We must be impartial, period!

Dumisani-Muleya

YESTERDAY I participated in a public discussion at a regional media stakeholders conference in Harare convened by the Media Alliance of Zimbabwe in my capacity as the new Zimbabwe National Editors Forum chairman.

Editor’s Memo Dumisani Muleya

During the engagement a familiar question arose. Should media organisations and journalists declare and publicly support political parties and candidates of their choice, especially during elections?

A colleague from Tanzania, Kajubi Mukujanga, said they should take a public position, but remain factual and fair.

I had a different opinion which I later expressed in detail during an interview afterwards. Journalists must be above the fray and report impartially without getting into the mix. Once you declare support for a political party or candidate, you invite all sorts of pressures and expectations.

During an election period, journalists encounter multiple pressures, from government, political parties, candidates, proprietors or even editors. They also come under pressure from their own opinions, which they should express in the privacy of the voting station, like any other citizen. The public expects journalists to remain above the political fray. They are expected to treat all politicians impartially, regardless of the sympathies or antipathies they may feel toward them.

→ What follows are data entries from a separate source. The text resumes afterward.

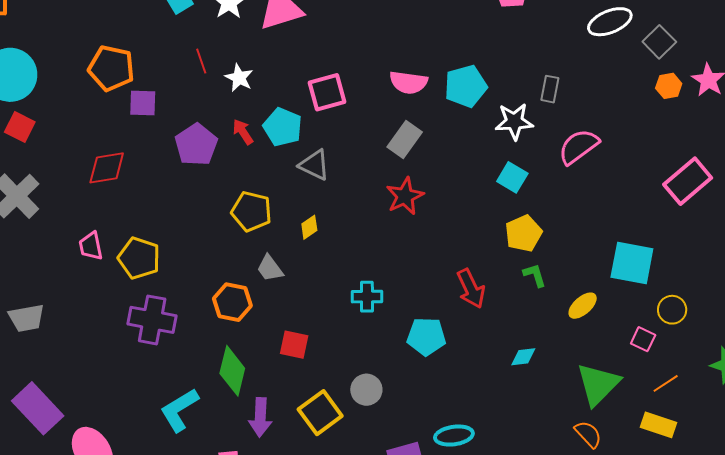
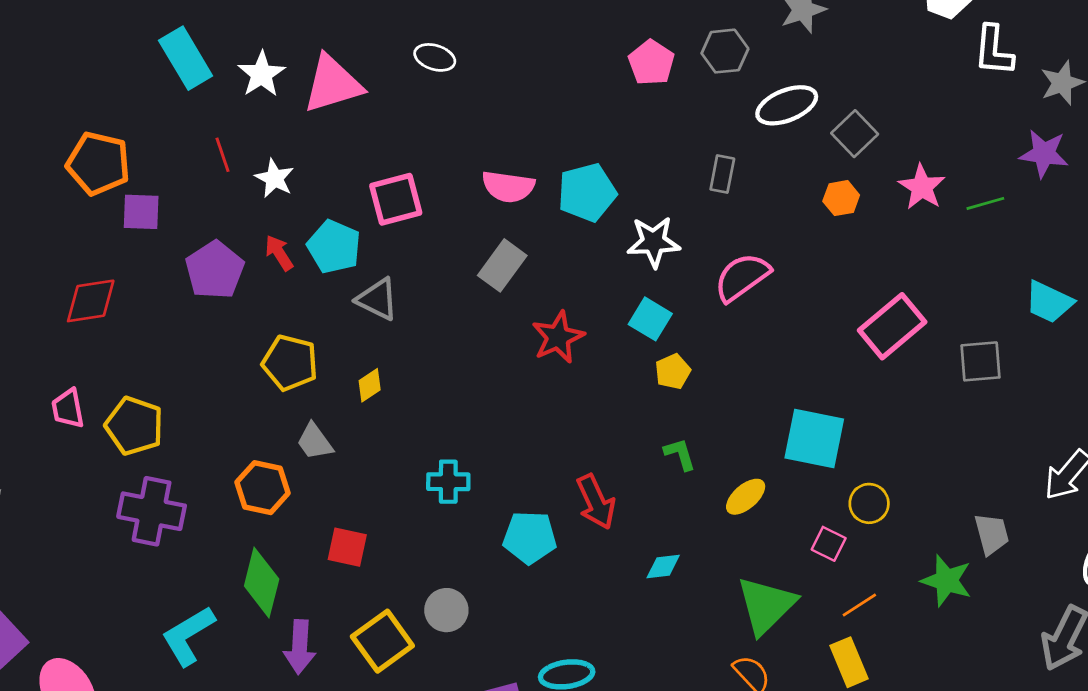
orange hexagon: (669, 86) -> (841, 198), moved
gray rectangle: (550, 89) -> (722, 174), moved
red star: (405, 196) -> (558, 337), moved
yellow pentagon: (523, 233) -> (673, 372), moved, size x0.7
red arrow: (471, 289) -> (596, 502), moved
yellow rectangle: (659, 425) -> (849, 662), turned 48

You risk compromising your independent thinking as a journalist by becoming part of groupthink typical of political parties. Once there are expectations from the party and its candidates that as a journalist you must support them, you lose your independence, impartiality and good judgement.

While the myth of objective journalism has long been shattered, journalists can’t be draping themselves in party political colours. Nailing one’s colours to the mast is no different from wearing party regalia.

Granted, journalists are human; they are socialised and nurtured in a way that makes them gravitate towards specific ideologies, philosophies and ideas as well as interests shaped by their environment and events in their rich tapestry of life, but becoming partisan is compromising.

Sympathising and supporting are different things. Voting for a party or candidate is also different. It is possible to sympathise and vote for a party or candidate without being a supporter, let alone a member of a political organisation.
As a journalist you may have your preference and vote for a certain party or candidate, but that should end there.
One shouldn’t be a party activist, supporter or member. It’s possible to vote without becoming all that.
However, when it comes to reporting there should be absolutely no room for being partisan. If one wants to express loyalty and support, they should write an opinion article.

Professional or ethical reporting deals with facts and truth, not opinions. Journalism is by its very nature is a science of verification and relentless search for facts and truth.

Well, there are many journalists out there who believe reporters should disclose who they vote for and their political affiliation.

The argument goes: We demand transparency from others, so why not be transparent too? Owning up to our political views might help in that regard, it is claimed.

This sort of argument sounds credible and convincing, mainly because it is impossible to claim that journalists have no political preferences. Big corporate media houses often have ideological and political positions that make it difficult for journalists to operate freely, yet at the same time pressuring journalists to come out and declare their political preferences makes things complicated and unworkable. It creates a conundrum or messy situation.

If that happens audiences might well look for our political sympathies or affiliations before reading, listening or watching our content and then decide whether or not to engage. That will only serve to further polarise and poison the media environment, and ultimately destroy the profession. We must just be impartial, period!